**What the task requires**:
Each line of the data below that contains "Meeting" must be copied.

**Records for the task**:
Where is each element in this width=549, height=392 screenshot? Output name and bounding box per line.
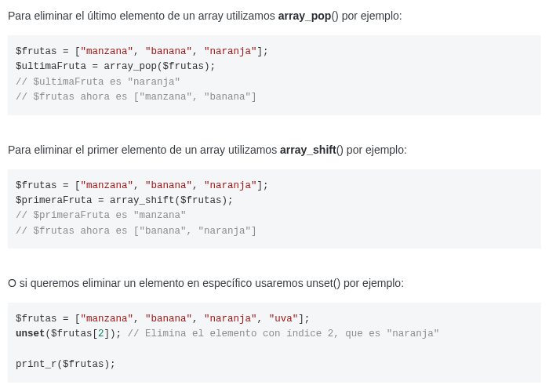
code-var: $frutas	[163, 61, 205, 72]
code-str: "banana"	[145, 46, 192, 57]
code-var: $frutas	[51, 328, 93, 339]
code-var: $frutas	[16, 46, 57, 57]
code-var: $frutas	[16, 180, 57, 191]
code-str: "manzana"	[81, 180, 134, 191]
code-str: "naranja"	[204, 46, 257, 57]
text: Para eliminar el último elemento de un a…	[8, 9, 278, 22]
code-var: $frutas	[16, 314, 57, 325]
text: () por ejemplo:	[331, 9, 402, 22]
code-var: $frutas	[180, 195, 222, 206]
code-comment: // $primeraFruta es "manzana"	[16, 210, 187, 221]
text: () por ejemplo:	[336, 143, 407, 156]
paragraph-unset: O si queremos eliminar un elemento en es…	[8, 275, 541, 292]
code-var: $ultimaFruta	[16, 61, 86, 72]
code-str: "naranja"	[204, 314, 257, 325]
code-str: "banana"	[145, 180, 192, 191]
code-block-unset: $frutas = ["manzana", "banana", "naranja…	[8, 303, 541, 383]
code-keyword: unset	[16, 328, 45, 339]
text: O si queremos eliminar un elemento en es…	[8, 277, 404, 289]
code-comment: // $frutas ahora es ["banana", "naranja"…	[16, 226, 257, 237]
text: Para eliminar el primer elemento de un a…	[8, 143, 280, 156]
code-block-array-shift: $frutas = ["manzana", "banana", "naranja…	[8, 169, 541, 249]
code-num: 2	[98, 328, 104, 339]
code-block-array-pop: $frutas = ["manzana", "banana", "naranja…	[8, 35, 541, 115]
code-comment: // $ultimaFruta es "naranja"	[16, 77, 180, 88]
code-func-call: print_r($frutas);	[16, 359, 116, 370]
code-str: "banana"	[145, 314, 192, 325]
code-str: "uva"	[269, 314, 299, 325]
code-func: array_shift	[110, 195, 175, 206]
document-page: Para eliminar el último elemento de un a…	[0, 0, 549, 392]
code-comment: // Elimina el elemento con índice 2, que…	[128, 328, 440, 339]
paragraph-array-shift: Para eliminar el primer elemento de un a…	[8, 142, 541, 158]
code-func: array_pop	[104, 61, 158, 72]
bold-func-name: array_shift	[280, 143, 336, 156]
bold-func-name: array_pop	[278, 9, 332, 22]
code-str: "manzana"	[81, 314, 134, 325]
code-var: $primeraFruta	[16, 195, 93, 206]
code-str: "manzana"	[81, 46, 134, 57]
paragraph-array-pop: Para eliminar el último elemento de un a…	[8, 8, 541, 24]
code-comment: // $frutas ahora es ["manzana", "banana"…	[16, 92, 257, 103]
code-str: "naranja"	[204, 180, 257, 191]
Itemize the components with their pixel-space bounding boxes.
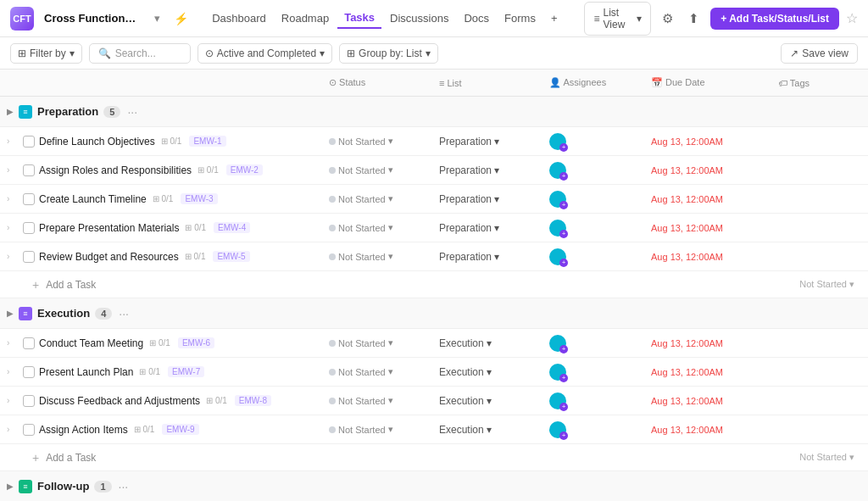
search-box[interactable]: 🔍 Search...	[89, 43, 191, 64]
nav-add-icon[interactable]: +	[544, 8, 565, 28]
filter-button[interactable]: ⊞ Filter by ▾	[10, 43, 82, 64]
task-expand-icon[interactable]: ›	[7, 252, 19, 261]
task-status[interactable]: Not Started ▾	[329, 424, 439, 435]
task-due-date: Aug 13, 12:00AM	[651, 396, 778, 406]
task-expand-icon[interactable]: ›	[7, 194, 19, 203]
task-subtask-count: ⊞ 0/1	[149, 338, 170, 348]
task-row[interactable]: › Conduct Team Meeting ⊞ 0/1 EMW-6 Not S…	[0, 329, 868, 358]
assignee-avatar[interactable]	[549, 421, 566, 438]
save-view-button[interactable]: ↗ Save view	[781, 43, 858, 64]
list-view-icon: ≡	[593, 13, 599, 25]
nav-item-docs[interactable]: Docs	[457, 8, 496, 28]
task-list[interactable]: Preparation ▾	[439, 222, 549, 234]
status-arrow: ▾	[388, 222, 393, 233]
task-row[interactable]: › Prepare Presentation Materials ⊞ 0/1 E…	[0, 214, 868, 242]
task-list[interactable]: Preparation ▾	[439, 136, 549, 148]
task-list[interactable]: Execution ▾	[439, 366, 549, 378]
assignee-avatar[interactable]	[549, 191, 566, 208]
list-view-label: List View	[604, 7, 634, 31]
add-task-button[interactable]: + Add Task/Status/List	[710, 8, 839, 30]
task-status[interactable]: Not Started ▾	[329, 251, 439, 262]
nav-item-dashboard[interactable]: Dashboard	[205, 8, 273, 28]
task-subtask-count: ⊞ 0/1	[153, 194, 174, 203]
assignee-avatar[interactable]	[549, 248, 566, 265]
assignee-avatar[interactable]	[549, 335, 566, 352]
settings-icon[interactable]: ⚙	[658, 7, 677, 31]
nav-item-discussions[interactable]: Discussions	[383, 8, 455, 28]
add-task-status[interactable]: Not Started ▾	[799, 452, 861, 463]
task-assignees	[549, 335, 651, 352]
task-checkbox[interactable]	[23, 424, 35, 436]
group-expand-icon[interactable]: ▶	[7, 309, 14, 318]
add-task-row[interactable]: + Add a Task Not Started ▾	[0, 444, 868, 471]
task-status[interactable]: Not Started ▾	[329, 136, 439, 147]
nav-item-tasks[interactable]: Tasks	[337, 8, 381, 29]
nav-item-roadmap[interactable]: Roadmap	[275, 8, 336, 28]
group-options-icon[interactable]: ···	[127, 105, 137, 119]
task-expand-icon[interactable]: ›	[7, 136, 19, 146]
group-expand-icon[interactable]: ▶	[7, 107, 14, 116]
task-id: EMW-5	[213, 251, 249, 262]
task-expand-icon[interactable]: ›	[7, 338, 19, 348]
title-dropdown-arrow[interactable]: ▾	[154, 12, 160, 25]
task-list[interactable]: Execution ▾	[439, 337, 549, 349]
task-expand-icon[interactable]: ›	[7, 425, 19, 434]
group-icon: ≡	[19, 105, 32, 119]
task-status[interactable]: Not Started ▾	[329, 222, 439, 233]
group-icon: ≡	[19, 480, 32, 493]
group-options-icon[interactable]: ···	[119, 307, 129, 320]
list-arrow: ▾	[494, 136, 499, 148]
task-expand-icon[interactable]: ›	[7, 165, 19, 175]
task-row[interactable]: › Present Launch Plan ⊞ 0/1 EMW-7 Not St…	[0, 358, 868, 387]
task-due-date: Aug 13, 12:00AM	[651, 194, 778, 204]
status-label: Not Started	[338, 136, 386, 147]
task-checkbox[interactable]	[23, 193, 35, 205]
task-expand-icon[interactable]: ›	[7, 367, 19, 376]
task-row[interactable]: › Assign Action Items ⊞ 0/1 EMW-9 Not St…	[0, 415, 868, 444]
task-status[interactable]: Not Started ▾	[329, 164, 439, 175]
save-view-icon: ↗	[790, 47, 798, 59]
add-task-status[interactable]: Not Started ▾	[799, 279, 861, 290]
task-expand-icon[interactable]: ›	[7, 396, 19, 405]
share-icon[interactable]: ⬆	[684, 7, 704, 31]
task-list[interactable]: Preparation ▾	[439, 164, 549, 176]
assignee-avatar[interactable]	[549, 392, 566, 409]
list-view-button[interactable]: ≡ List View ▾	[584, 2, 651, 36]
assignee-avatar[interactable]	[549, 364, 566, 381]
group-options-icon[interactable]: ···	[119, 480, 129, 493]
task-list[interactable]: Execution ▾	[439, 424, 549, 436]
active-completed-button[interactable]: ⊙ Active and Completed ▾	[198, 43, 332, 64]
task-checkbox[interactable]	[23, 136, 35, 148]
task-checkbox[interactable]	[23, 366, 35, 378]
task-list[interactable]: Preparation ▾	[439, 193, 549, 205]
assignee-avatar[interactable]	[549, 220, 566, 237]
task-status[interactable]: Not Started ▾	[329, 366, 439, 377]
task-checkbox[interactable]	[23, 222, 35, 234]
task-list[interactable]: Execution ▾	[439, 395, 549, 407]
status-arrow: ▾	[388, 136, 393, 147]
task-list[interactable]: Preparation ▾	[439, 251, 549, 263]
assignee-avatar[interactable]	[549, 133, 566, 150]
task-checkbox[interactable]	[23, 337, 35, 349]
assignee-avatar[interactable]	[549, 162, 566, 179]
task-status[interactable]: Not Started ▾	[329, 337, 439, 348]
task-expand-icon[interactable]: ›	[7, 223, 19, 232]
status-dot	[329, 369, 336, 376]
task-checkbox[interactable]	[23, 395, 35, 407]
task-checkbox[interactable]	[23, 164, 35, 176]
task-cell: › Conduct Team Meeting ⊞ 0/1 EMW-6	[7, 337, 329, 349]
nav-item-forms[interactable]: Forms	[498, 8, 542, 28]
add-task-row[interactable]: + Add a Task Not Started ▾	[0, 271, 868, 298]
group-by-button[interactable]: ⊞ Group by: List ▾	[339, 43, 438, 64]
task-row[interactable]: › Assign Roles and Responsibilities ⊞ 0/…	[0, 156, 868, 185]
task-row[interactable]: › Review Budget and Resources ⊞ 0/1 EMW-…	[0, 242, 868, 271]
star-icon[interactable]: ☆	[846, 10, 858, 26]
task-checkbox[interactable]	[23, 251, 35, 263]
task-status[interactable]: Not Started ▾	[329, 395, 439, 406]
group-expand-icon[interactable]: ▶	[7, 482, 14, 491]
list-label: Preparation	[439, 164, 492, 176]
task-status[interactable]: Not Started ▾	[329, 193, 439, 204]
task-row[interactable]: › Create Launch Timeline ⊞ 0/1 EMW-3 Not…	[0, 185, 868, 214]
task-row[interactable]: › Discuss Feedback and Adjustments ⊞ 0/1…	[0, 387, 868, 415]
task-row[interactable]: › Define Launch Objectives ⊞ 0/1 EMW-1 N…	[0, 127, 868, 156]
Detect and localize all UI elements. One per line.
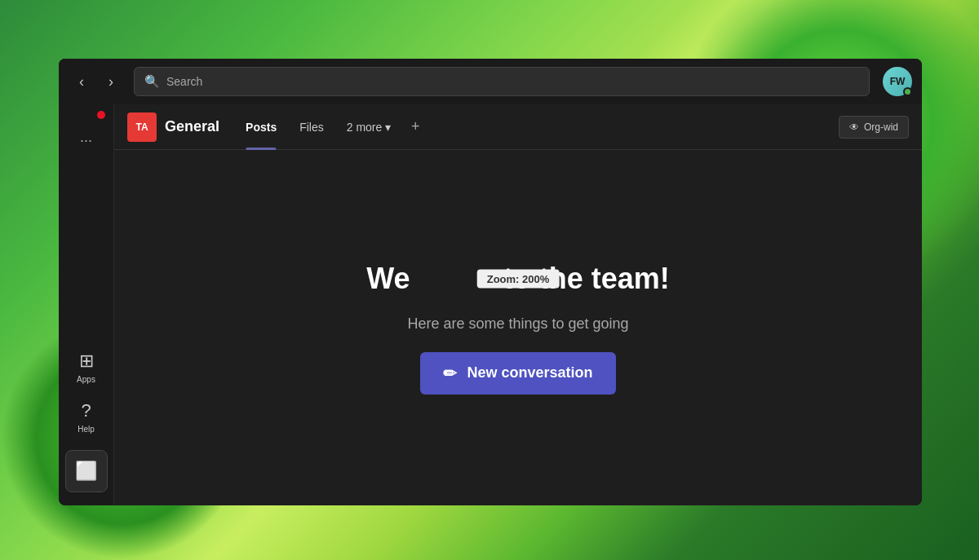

**Solution for this task**:
task-row[interactable]: › Conduct Team Meeting ⊞ 0/1 EMW-6 Not S…	[0, 329, 868, 358]
task-cell: › Conduct Team Meeting ⊞ 0/1 EMW-6	[7, 337, 329, 349]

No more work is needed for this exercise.